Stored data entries

┏━━

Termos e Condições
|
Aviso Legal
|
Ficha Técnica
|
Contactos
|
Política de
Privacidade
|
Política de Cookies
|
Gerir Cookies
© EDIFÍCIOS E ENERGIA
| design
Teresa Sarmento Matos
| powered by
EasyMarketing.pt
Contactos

┗━━
┏━━

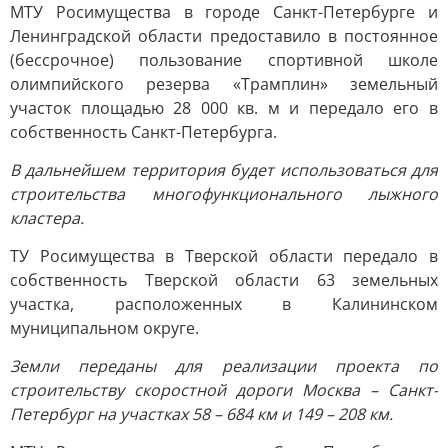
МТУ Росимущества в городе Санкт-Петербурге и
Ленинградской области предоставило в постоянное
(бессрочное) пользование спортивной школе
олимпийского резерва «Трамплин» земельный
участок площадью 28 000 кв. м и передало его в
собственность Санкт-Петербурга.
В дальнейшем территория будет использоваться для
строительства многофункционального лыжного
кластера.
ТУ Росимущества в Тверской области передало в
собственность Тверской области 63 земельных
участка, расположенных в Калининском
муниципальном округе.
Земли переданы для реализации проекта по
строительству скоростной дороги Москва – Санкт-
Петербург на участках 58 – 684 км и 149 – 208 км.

┗━━

What the task asks> In the entries above, please find the line with "собственность Санкт-Петербурга." and the line with "строительству скоростной дороги", then write out exactly those two lines and every line between them, and nothing more.

Output for this task>
собственность Санкт-Петербурга.
В дальнейшем территория будет использоваться для
строительства многофункционального лыжного
кластера.
ТУ Росимущества в Тверской области передало в
собственность Тверской области 63 земельных
участка, расположенных в Калининском
муниципальном округе.
Земли переданы для реализации проекта по
строительству скоростной дороги Москва – Санкт-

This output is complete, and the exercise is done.